To the best of our knowledge, there has been no analysis to date that compared the microbiological profile and infection potential of skull flaps stored at different temperatures at the same institution. Such a comparison would limit various sources of bias observed in studies conducted at different institutions; i.e. differences in the surgical management (indications and timing of DC and cranioplasty, surgical techniques, performance and surgeons) and in the patterns of storage (steps of material collection and sterilization, temperature and time of storage). In our study, we were able to conduct a bacterial culture of skull flaps explanted and preserved at the same institution with sole difference the store temperature (− 23 °C vs.− 80 °C). No differences of the bacterial growth have been observed. Furthermore, the above-mentioned differently cryopreserved skull flaps and CAD (subgroup C) were additionally compared for their infection potential, as their bone fragments were secondary contaminated in a suspension with specific pathogens; we similarly observed no differences of the growth patterns of pathogens between the subgroups.

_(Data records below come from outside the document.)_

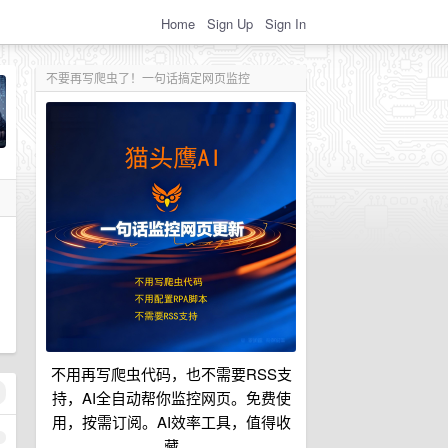
Home
Sign Up
Sign In
不要再写爬虫了！一句话搞定网页监控
不用再写爬虫代码，也不需要RSS支
持，AI全自动帮你监控网页。免费使
用，按需订阅。AI效率工具，值得收
1
藏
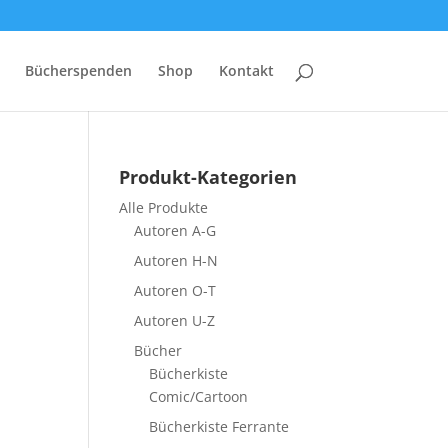
Bücherspenden
Shop
Kontakt
Produkt-Kategorien
Alle Produkte
Autoren A-G
Autoren H-N
Autoren O-T
Autoren U-Z
Bücher
Bücherkiste
Comic/Cartoon
Bücherkiste Ferrante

In conclusion, our study failed to identify a different infectious behavior of skull flaps stored either at − 23 °C or − 80 °C. Large prospective studies are needed to shed more light on this topic.

Limitations

The retrospective nature of the study and the limited study population does not allow for far reaching conclusions. Larger prospective studies are needed.

Skulls flaps of group B were longer preserved than those of group A, however no bacterial growth has been observed in none of the groups.